**Problem statement:** Look through the records below for the line with "damental concept in" and the line with "erent products or", then return those lines and all lines between, exactly.

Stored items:

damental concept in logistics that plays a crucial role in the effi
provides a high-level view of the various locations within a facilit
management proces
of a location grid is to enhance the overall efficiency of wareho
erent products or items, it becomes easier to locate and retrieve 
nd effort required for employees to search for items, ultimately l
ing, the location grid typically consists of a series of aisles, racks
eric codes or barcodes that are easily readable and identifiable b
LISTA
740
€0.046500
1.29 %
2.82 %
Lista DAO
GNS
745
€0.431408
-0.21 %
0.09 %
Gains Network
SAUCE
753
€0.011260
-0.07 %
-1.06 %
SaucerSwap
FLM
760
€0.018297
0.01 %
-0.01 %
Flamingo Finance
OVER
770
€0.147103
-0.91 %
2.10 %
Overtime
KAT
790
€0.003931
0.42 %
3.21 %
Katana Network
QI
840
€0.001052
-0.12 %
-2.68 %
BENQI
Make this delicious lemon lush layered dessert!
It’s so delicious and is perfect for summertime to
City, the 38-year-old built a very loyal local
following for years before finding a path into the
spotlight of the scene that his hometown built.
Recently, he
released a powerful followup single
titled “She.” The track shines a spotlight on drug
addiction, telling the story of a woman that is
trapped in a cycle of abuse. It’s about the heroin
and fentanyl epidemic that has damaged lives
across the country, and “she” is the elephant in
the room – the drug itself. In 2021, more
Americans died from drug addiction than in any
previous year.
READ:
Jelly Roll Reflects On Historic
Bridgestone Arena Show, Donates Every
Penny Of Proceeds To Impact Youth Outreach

---

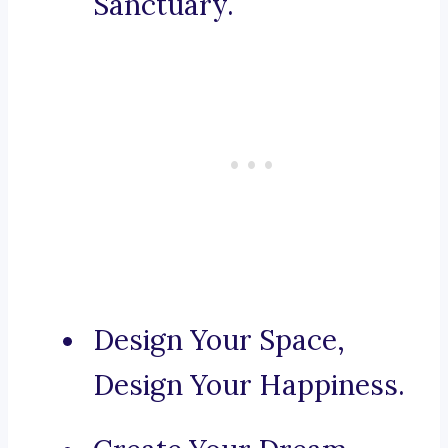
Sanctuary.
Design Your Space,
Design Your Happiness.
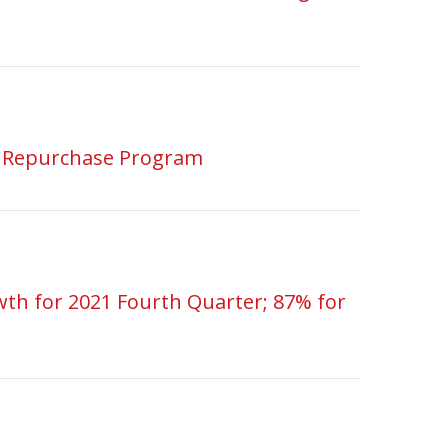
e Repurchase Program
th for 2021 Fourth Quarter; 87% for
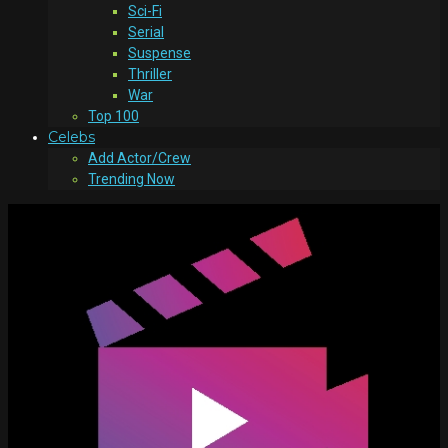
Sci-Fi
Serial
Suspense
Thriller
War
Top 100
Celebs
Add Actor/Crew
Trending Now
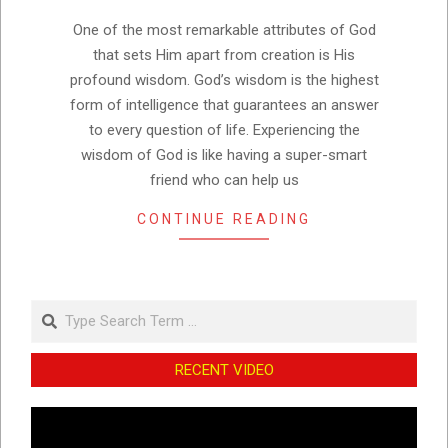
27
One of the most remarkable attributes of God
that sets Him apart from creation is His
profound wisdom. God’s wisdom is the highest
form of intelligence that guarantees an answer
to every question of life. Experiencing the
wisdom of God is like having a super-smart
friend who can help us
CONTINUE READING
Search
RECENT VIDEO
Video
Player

**Solution:**
damental concept in logistics that plays a crucial role in the effi
provides a high-level view of the various locations within a facilit
management proces
of a location grid is to enhance the overall efficiency of wareho
erent products or items, it becomes easier to locate and retrieve 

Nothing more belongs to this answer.